Secondly, DO NOT release your video anywhere else. Do not upload it to You Tube. It may be great and it may attract tons of views, but no one is going to buy it from you once it’s gone viral.

Third, if it’s something that can potentially wait a few days, keep a copy of your raw video separate, and begin to edit another copy for sound, clarity and content. It is possible to sell a good polished edited version of a story that is not time sensitive. You can use Windows Movie Maker to edit the video and work with the audio separately in Audacity (a powerful free audio development application). If you can’t make a deal, then at least you can then put it up on You Tube as part of a quality portfolio to help you build credibility in this market niche.

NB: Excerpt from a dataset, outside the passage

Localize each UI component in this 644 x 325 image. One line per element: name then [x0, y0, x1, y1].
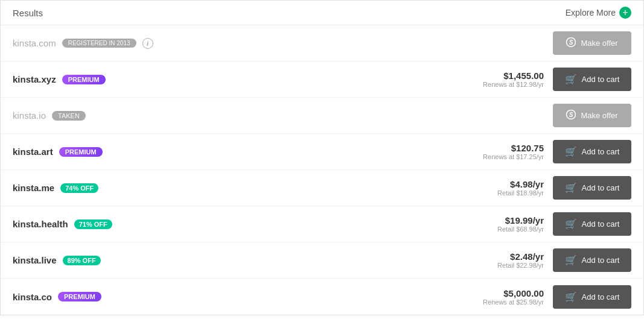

Finally, if you get an offer, take it! I know there are lots of complications that you read about with regard to local network affiliates buying rights cheap and then the story goes national and you could have made thousands if you had held out, but frankly- no. You’re not there yet. Sell all you can and make more. There’s always tomorrow and there will always be more opportunities.

As you develop a reputation with your local media as someone who can provide quality video and audio of breaking stories in a timely manner, you will soon see opportunities open. You might be able to land a contract as a real “stringer”; a contractor who is the go-to person when something big happens in your community.